C’est une maxime fondamentale de l’administration égyptienne, que le gouvernement ne peut pas perdre. De là découle le principe de la solidarité, d’après lequel un village ou une province qui paie exactement l’impôt est récompensé de cette exactitude en payant encore pour le village et la province voisine qui ne se sont pas acquittés. Il paraît que ce système, décourageant pour les contribuables, et qu’on a osé employer en France peu d’années avant la révolution[2], a cessé d’être en vigueur. Un fait que j’ai peine à croire, mais que certes on n’inventerait pas ailleurs, offre une application encore plus extraordinaire du principe, que le gouvernement ne peut pas perdre. Une maladie s’étant déclarée dans l’armée, parce que les soldats avaient été nourris avec la chair de chevaux morts d’une maladie contagieuse, une commission composée de médecins européens au service du pacha fut nommée. Elle fit une enquête, puis un rapport établissant la cause de la mortalité, et concluant à ce que des alimens plus sains fussent donnés aux soldats. Le gouvernement remercia les médecins et les combla d’éloges ; mais, comme il ne pouvait pas perdre, une retenue fut faite sur les appointemens des docteurs pour l’indemniser du surcroît de dépense qu’amènerait le changement introduit dans la nourriture du soldat par suite de leur très sage décision. Cette anecdote, dont je ne garantis point l’exactitude, semblerait moins invraisemblable au lecteur, s’il avait entendu comme moi, de la bouche du savant scheikh Rifâah, directeur de l’école littéraire du Caire, ces propres paroles : « Quand on nous a fourni des livres pour l’étude ou pour les traductions, au bout d’un certain temps, comme ces livres ont servi, ils sont usés. Alors le gouvernement, qui ne peut pas perdre[3], exige que l’école l’indemnise du déchet que ses livres ont souffert par l’usage. » Il me semble que ce second fait, que je maintiens authentique, est presque de la force du premier.
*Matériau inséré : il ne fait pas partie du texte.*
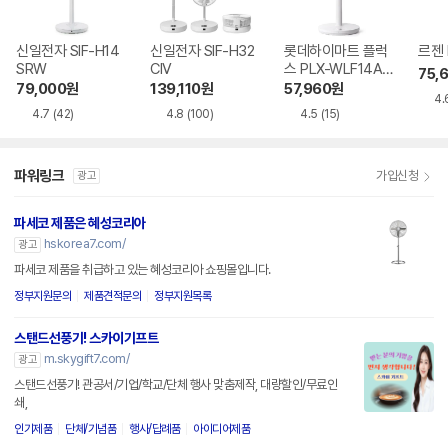
신일전자 SIF-H14
신일전자 SIF-H32
롯데하이마트 플럭
르젠 
SRW
CIV
스 PLX-WLF14AB
75,
WH
79,000
원
139,110
원
57,960
원
4.
4.7
(42)
4.8
(100)
4.5
(15)
파워링크
가입신청
광고
파세코 제품은 혜성코리아
hskorea7.com/
광고
파세코 제품을 취급하고 있는 혜성코리아 쇼핑몰입니다.
정부지원문의
제품견적문의
정부지원목록
스탠드선풍기! 스카이기프트
m.skygift7.com/
광고
스탠드선풍기! 관공서/기업/학교/단체 행사 맞춤제작, 대량할인/무료인
쇄,
인기제품
단체/기념품
행사/답례품
아이디어제품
Méhémet-Ali a résolu un problème qui semblait insoluble. Il a supprimé la propriété et conservé l’impôt ; les terres prêtées par lui aux fellahs, à condition qu’il en réglera la culture et en achètera les produits à un taux arbitrairement fixé, ces terres sont imposées. Cet impôt foncier, nommé miri, forme plus du cinquième du budget égyptien, qui, en 1840, selon M. Bowring, dépassait cent millions. Cent millions ! c’est à peu près ce que l’Égypte rapportait aux Romains, et la population était alors quatre fois plus considérable.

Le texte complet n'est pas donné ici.